Heating, ventilation, and air conditioning (HVAC) systems consume a large amount of energy. Commonly, heating and cooling operations for an environment are controlled automatically with one or more thermostats. A thermostat can be located centrally, or thermostats can be distributed. Typically, the operation of the HVAC system is according to preset temperature limits.
Because many environments may be unoccupied at times, this wastes energy. Occupancy can be determined with motion detectors. However, the time required to heat or cool the environment to the desirable temperature takes considerable time, perhaps longer than the time that the environment is occupied.

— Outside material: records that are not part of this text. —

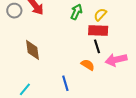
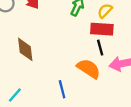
orange semicircle: (88, 65) -> (89, 69), size x1.5

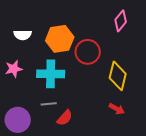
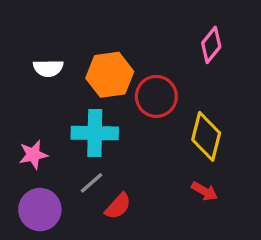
pink star: (14, 69) -> (33, 155), moved
gray line: (49, 104) -> (91, 183), turned -35

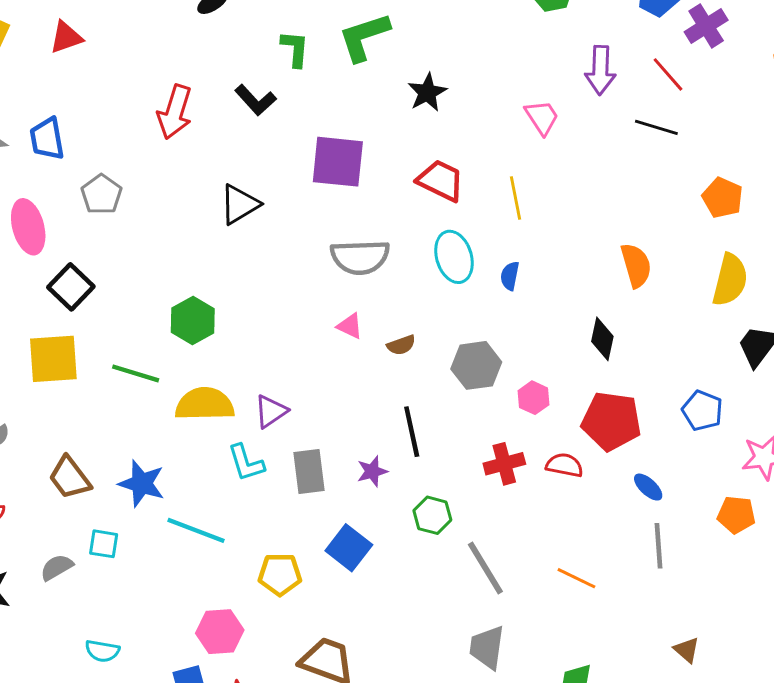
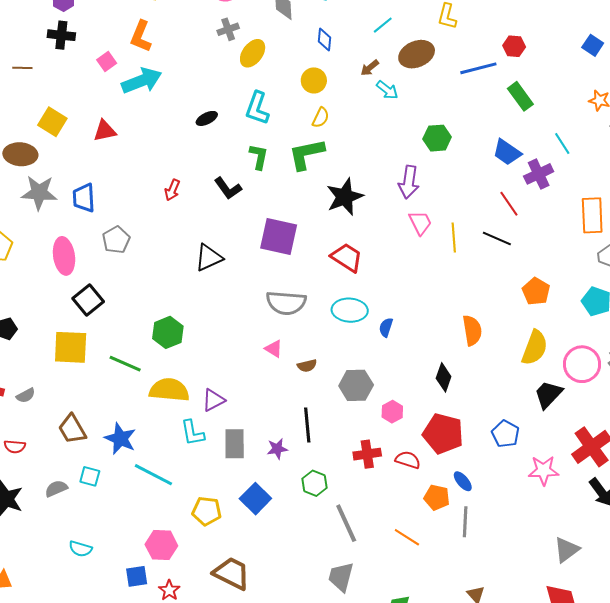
purple arrow: (600, 70) -> (409, 182), moved
black star: (427, 92) -> (345, 197), size x1.4
red arrow: (175, 112) -> (172, 190), size x0.6
yellow line: (516, 198) -> (454, 238), moved
cyan ellipse: (454, 257) -> (350, 310), turned -76
orange pentagon: (736, 515) -> (437, 497), moved

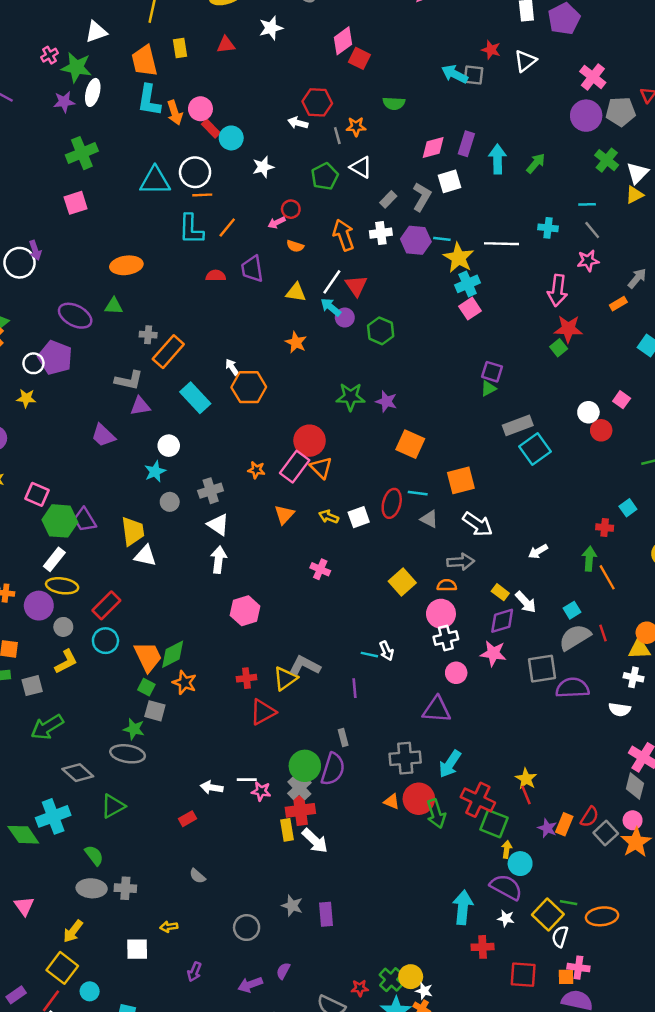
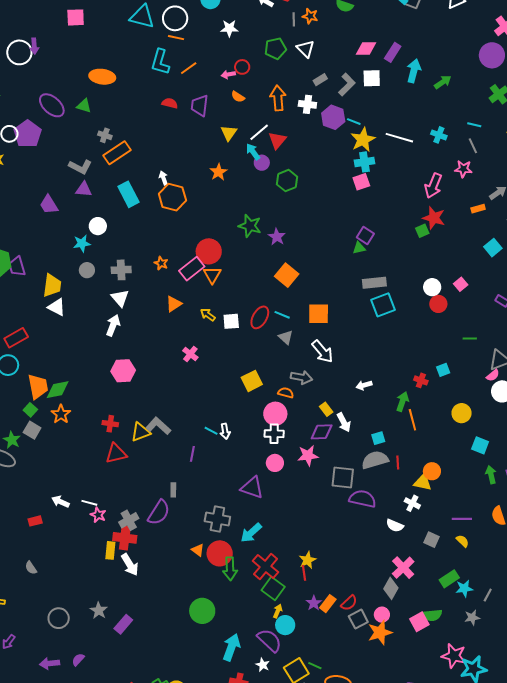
yellow triangle: (296, 292) -> (229, 133), turned 42
pink star: (493, 653) -> (308, 456), turned -30
green circle: (305, 766) -> (202, 611), moved
purple rectangle: (326, 914) -> (123, 624), turned 30

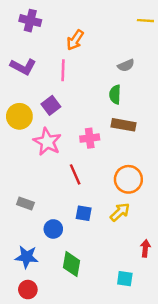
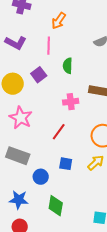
green semicircle: (115, 95) -> (68, 66), moved
pink star: (47, 142) -> (21, 118), moved
red line: (75, 174) -> (59, 132), turned 60
gray rectangle: (25, 204) -> (18, 156), size x1.6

An operation schedule can be used. However, this is impractical when the occupancy period is irregular, or the schedule changes frequently. Schedules also do not accommodate holidays, vacations, travel, unplanned absence, and other changes to the occupancy routine. Thus, the schedule is only a best guess of occupancy.
One system augments manual and programmable home thermostats by using just-in-time heating and cooling based on travel-to-home distance obtained from location-aware mobile phones, Gupta et al., “Adding GPS-Control to Traditional Thermostats: An Exploration of Potential Energy Savings and Design Challenges,” Book Pervasive Computing, Volume 5538/2009, pp. 95-114 May 2009. The system starts heating or cooling an inhabitable space only when the time necessary for the space's occupant to reach that space becomes lower than the time it would take to bring the space to a comfortable temperature.
That system used a GPS-enabled device such as a telephone to determine a user's current location, and a publicly available mapping system (MapQuest®) to compute the time to reach the space to be conditioned from the user's current location.
In order to compute the time necessary to bring the space to a comfortable temperature, that system uses empirical data stored in heating/cooling look-up tables. For a given combination of indoor and outdoor temperature, the table stores the time it would take to heat or cool the space to a comfortable temperature. Each table is specific to the heating/cooling system type installed at the particular location. That system lacks generalization, because the tables must be individually constructed for each residence from measurements. Furthermore, the observed data from a limited time period typically would not include all possible combinations of indoor and outdoor temperatures that might be encountered in the future.
Another disadvantage of that system is the need to constantly re-compute and compare the travel time and conditioning time. Since the GPS-enabled mobile device is typically powered by a battery, constant communication between the device and the conditioned space would quickly drain the mobile device's battery, and is also likely to result in costly data communications traffic.